**Your goal:** Count the lines in the listing below that contain the word "עירוני" and report that number alone.

**Entries shown:**
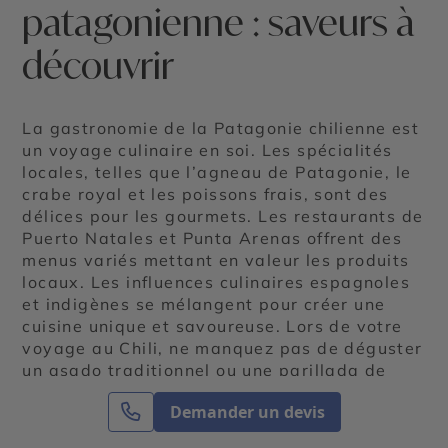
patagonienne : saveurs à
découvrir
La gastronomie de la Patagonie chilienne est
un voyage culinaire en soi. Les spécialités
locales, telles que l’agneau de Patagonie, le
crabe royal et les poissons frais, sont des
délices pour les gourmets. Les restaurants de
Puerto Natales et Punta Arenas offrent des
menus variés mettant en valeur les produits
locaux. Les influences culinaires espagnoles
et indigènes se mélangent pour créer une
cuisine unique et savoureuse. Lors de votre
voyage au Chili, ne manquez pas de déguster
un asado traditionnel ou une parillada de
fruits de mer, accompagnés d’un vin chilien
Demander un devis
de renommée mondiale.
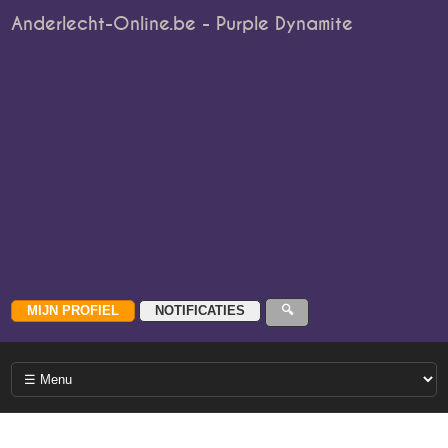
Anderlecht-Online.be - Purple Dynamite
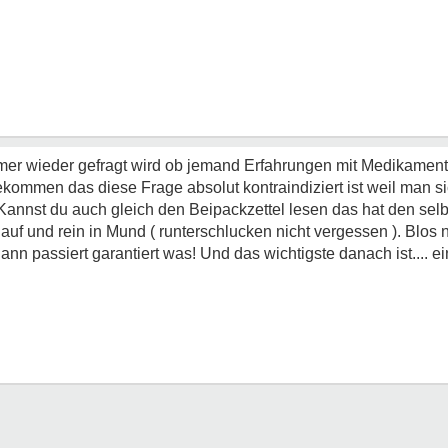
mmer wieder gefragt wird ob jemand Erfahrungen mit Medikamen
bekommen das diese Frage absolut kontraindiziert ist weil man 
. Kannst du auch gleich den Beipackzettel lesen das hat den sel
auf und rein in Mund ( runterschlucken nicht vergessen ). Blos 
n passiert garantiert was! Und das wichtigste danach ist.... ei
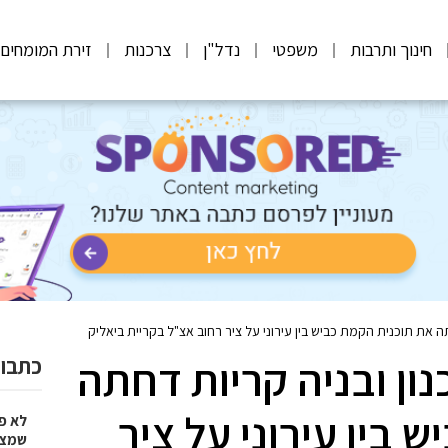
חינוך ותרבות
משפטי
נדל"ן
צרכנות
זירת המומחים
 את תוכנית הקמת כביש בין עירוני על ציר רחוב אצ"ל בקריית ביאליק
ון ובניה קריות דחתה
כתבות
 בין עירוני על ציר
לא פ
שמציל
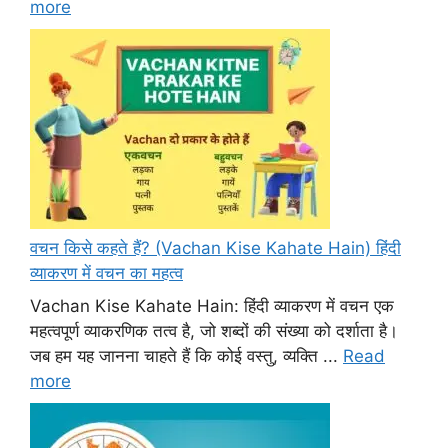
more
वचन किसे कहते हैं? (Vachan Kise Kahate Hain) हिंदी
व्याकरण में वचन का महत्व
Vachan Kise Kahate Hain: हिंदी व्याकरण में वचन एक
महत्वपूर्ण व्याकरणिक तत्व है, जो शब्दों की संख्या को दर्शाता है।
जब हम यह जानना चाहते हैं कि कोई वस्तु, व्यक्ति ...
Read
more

**Task output:** 2